12.10.2010

History of Mutual Respect chosen as best short film of 2010 by Kieron Corless


British Film Institute 2010 in Review

http://www.bfi.org.uk/sightandsound/polls/films-of-2010-full.php#corless

Visionary Iraq in Mark Webber's Top 10 films of 2010 in Artforum

http://artforum.com/inprint/id=26857

Click to enlarge

Duncan Campbell, Make it new John, 2009, still from a black-and-white and color film in video and 16 mm, 50 minutes 4 seconds.



Mark Webber is an independent curator of artists’ film and video, and a program adviser to the BFI London Film Festival.

1 Make it new John (Duncan Campbell) Seamlessly blending archival footage with newly scripted material, Campbell pushes documentary form in his study of John DeLorean’s ill-fated foray into Northern Ireland and the effect his fall from grace had on the local workforce.

2 blue mantle (Rebecca Meyers) A stately, poetic meditation on the ocean, embracing literary, visual, and musical representations of its allure and associated dangers.

3 Forms Are Not Self-Subsistent Substances (Samantha Rebello) Contemplating medieval perception via Aristotelian philosophy, Rebello’s unsettling film blends church bells and grotesque stone carvings with bestiary images and animal flesh in abstracted, tactile close-ups.

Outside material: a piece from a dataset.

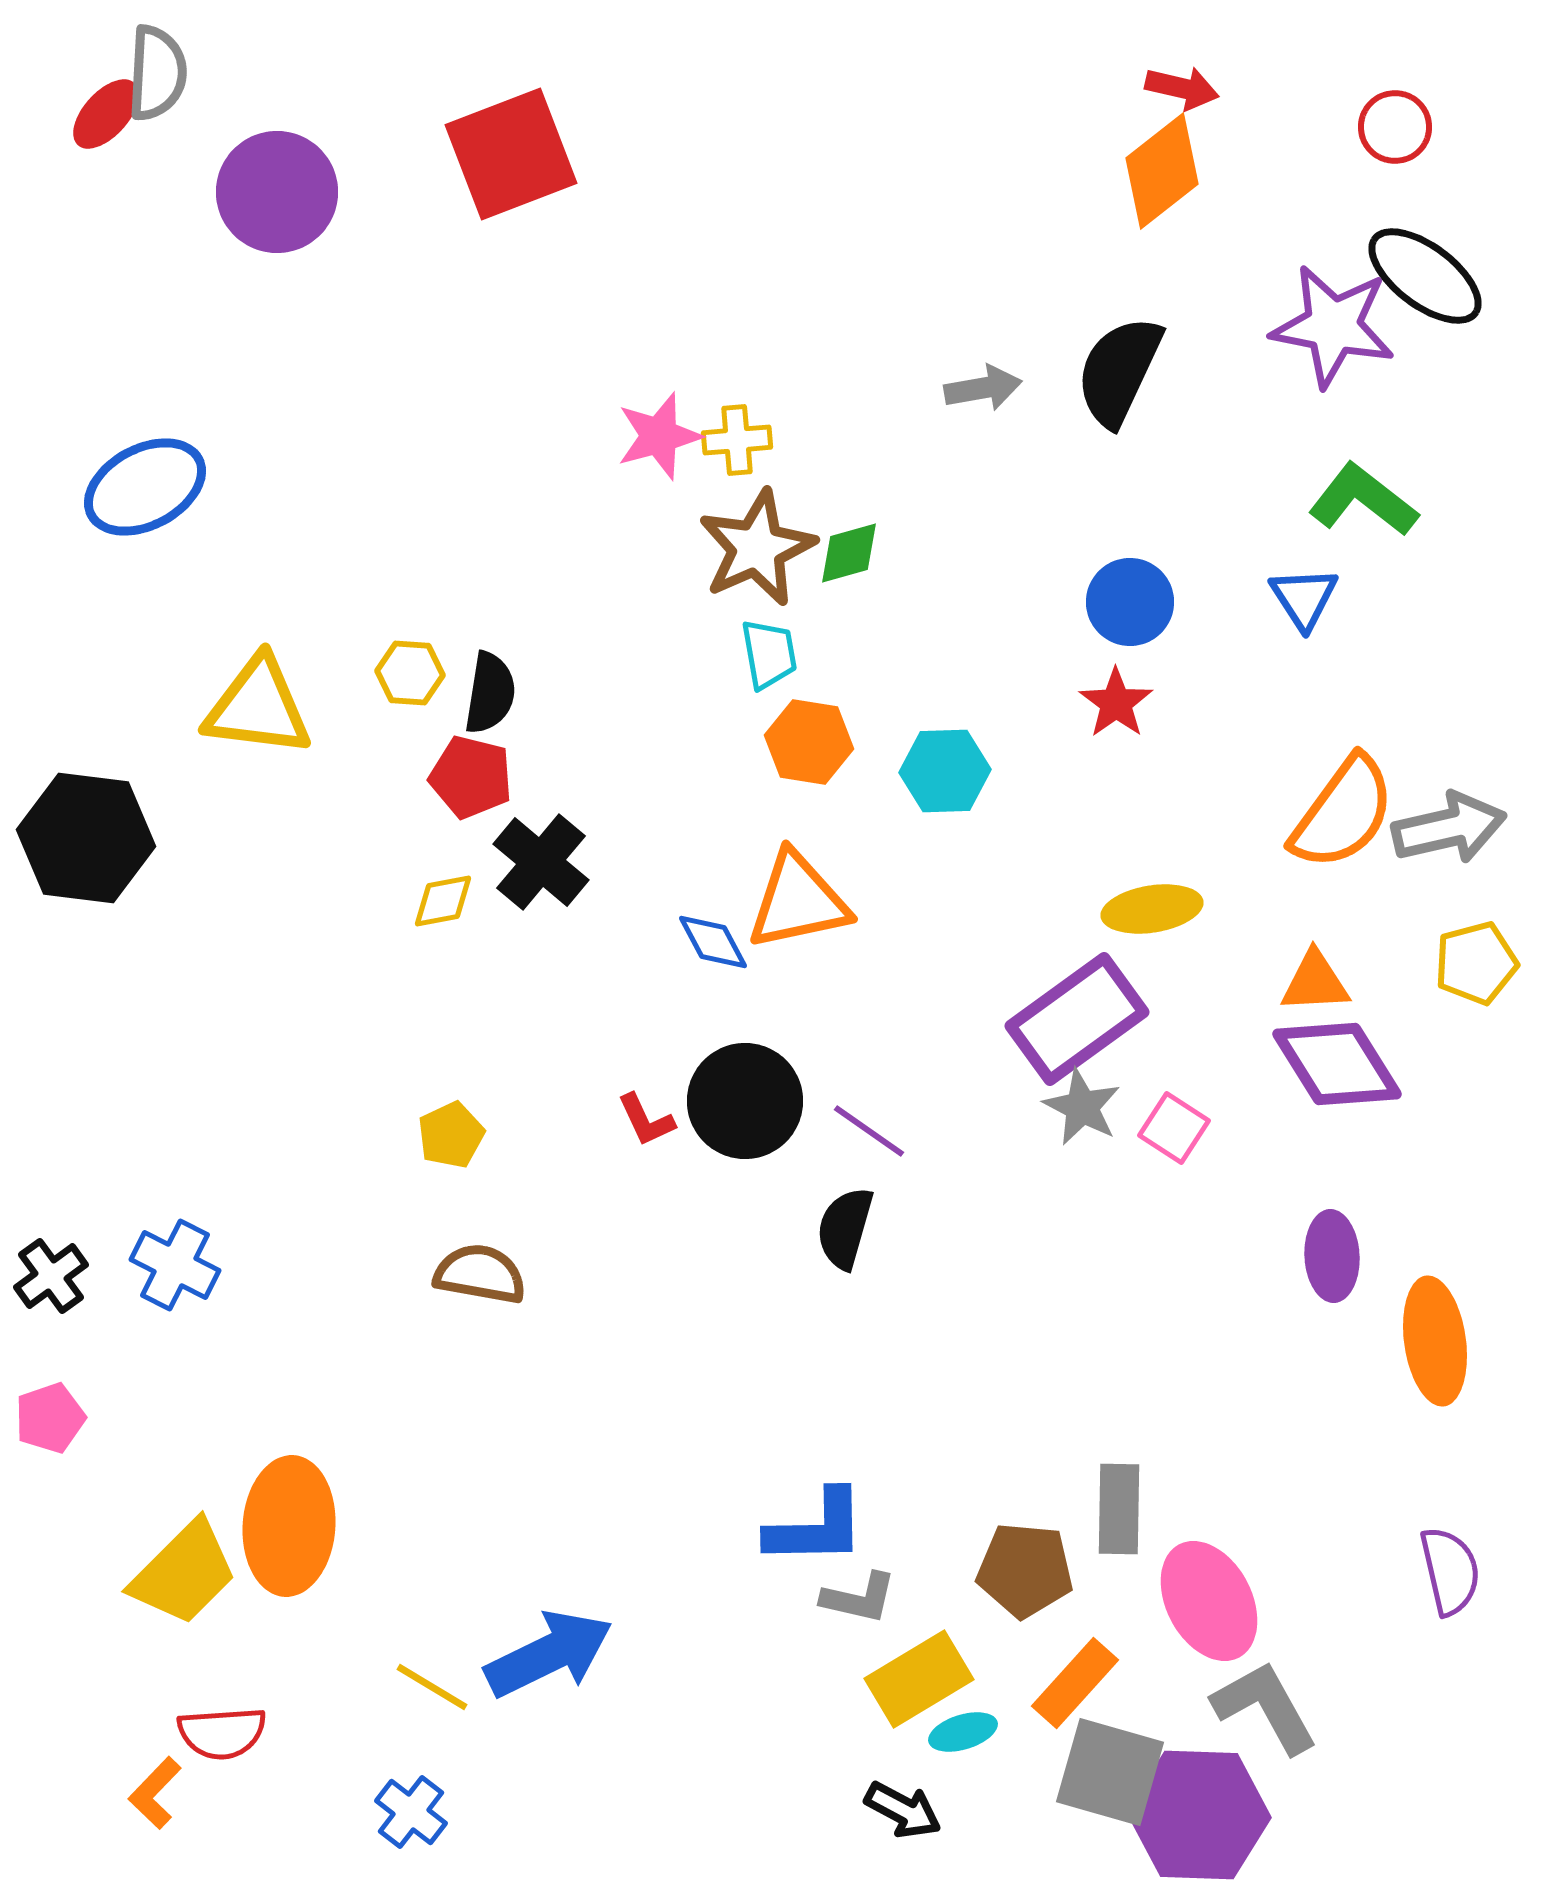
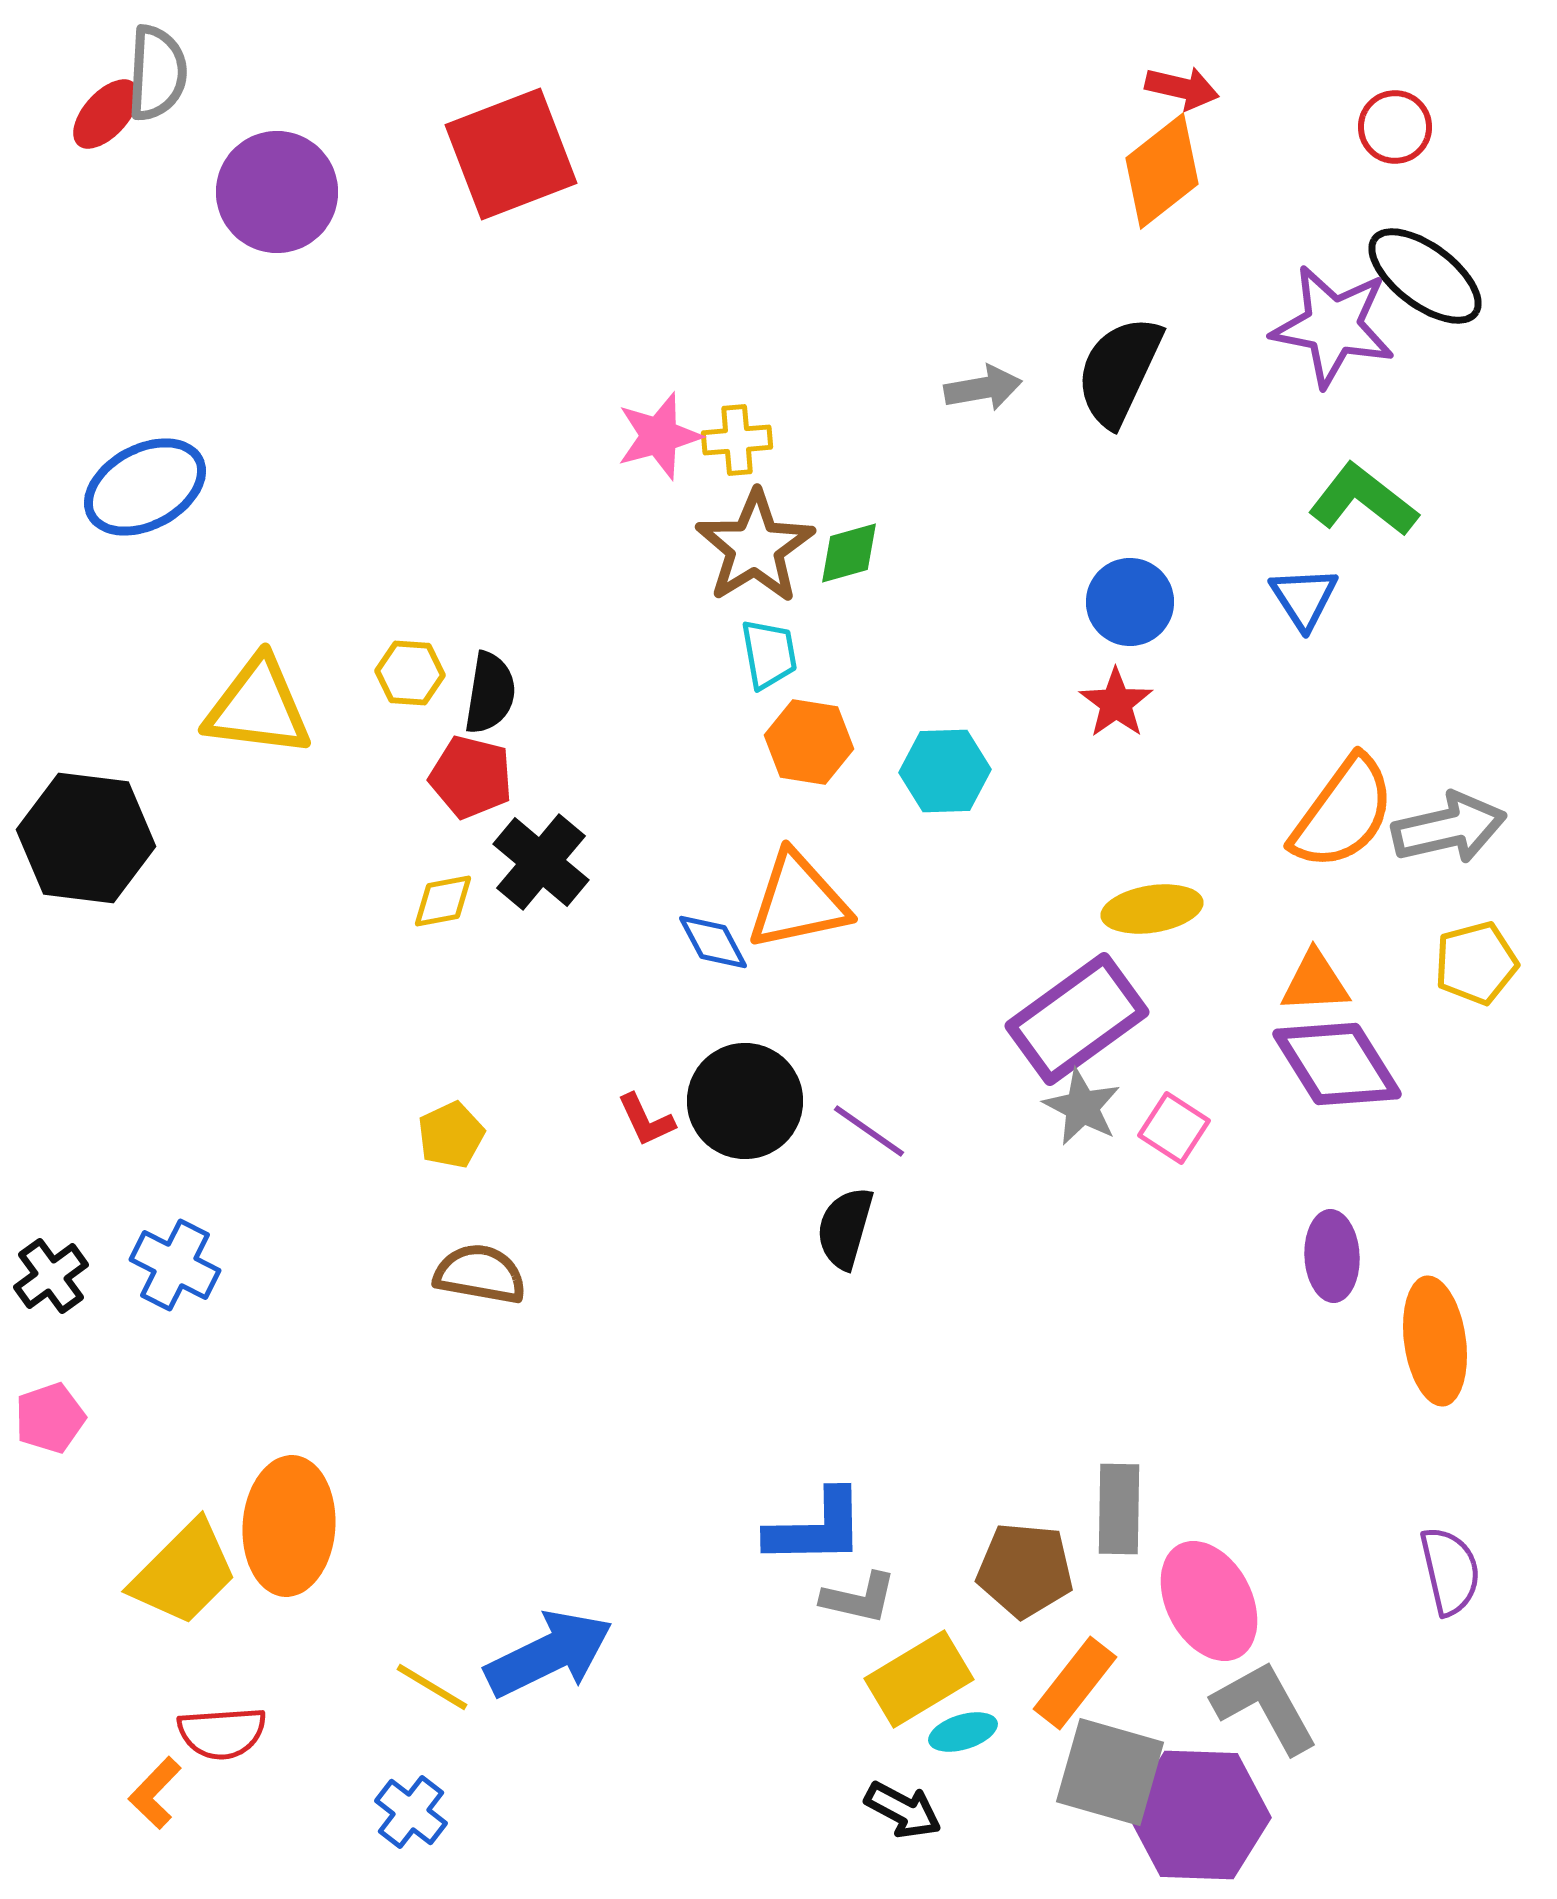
brown star at (757, 548): moved 2 px left, 1 px up; rotated 8 degrees counterclockwise
orange rectangle at (1075, 1683): rotated 4 degrees counterclockwise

4 Visionary Iraq (Gabriel Abrantes and Benjamin Crotty) Abrantes’s transgressive films pull no punches. Here, an incestuous brother-sister duo leave their parents to serve in Iraq, in a melodrama acted with beyond-Kuchar excessiveness exacerbated by unnerving, dubbed dialogue.

5 It, heat, hit (Laure Prouvost) This new video for Tate Britain’s Art Now Lightbox is a sensory overload, featuring direct address, on-screen text, fast cuts, surround sound, and narrative disruption—all delivered with mischievous humor. Passive viewers need not apply.

6 Get Out of the Car (Thom Andersen) In a rejoinder to his monumental Los Angeles Plays Itself, Andersen records the temporary sights of his city, accompanied by a rousing SoCal jukebox. Killer comment from a bystander: “When you make a movie about something, call me.”

7 Brune Renault (Neïl Beloufa) French artist Neïl Beloufa’s filmmaking is a sculptural practice, in terms of building both sets and viewing situations. In his latest effort, four young actors play out clichéd scenes around a quartered Renault, which allows “impossible” camera movements while the production process is laid bare.

8 Sugar Slim Says (Lewis Klahr) Klahr shifts up a gear, trading his characteristically nostalgic collage palette for imagery from contemporary graphic novels, toeing the urban hard line with two knockout, sleazy tunes by Marc Anthony Thompson.

9 Journal and Remarks (David Gatten) Gatten measures a latter-day journey to the Galápagos against Darwin’s historic voyage, cutting views of the islands with pages from evolutionary texts at exacting twenty-nine-frame intervals.

10 Perfumed Nightmare (Kidlat Tahimik) Revived by Ben Rivers for a screening at Whitechapel Gallery in relation to his own forthcoming film The Other Side of Nowhere, Filipino filmmaker Kidlat Tahimik’s 1977 feature (his first) is an absolute joy to behold. Fresh, insightful, and completely life-affirming—a welcome antidote to the ironic, cynical pastiches that dominate so much contemporary art.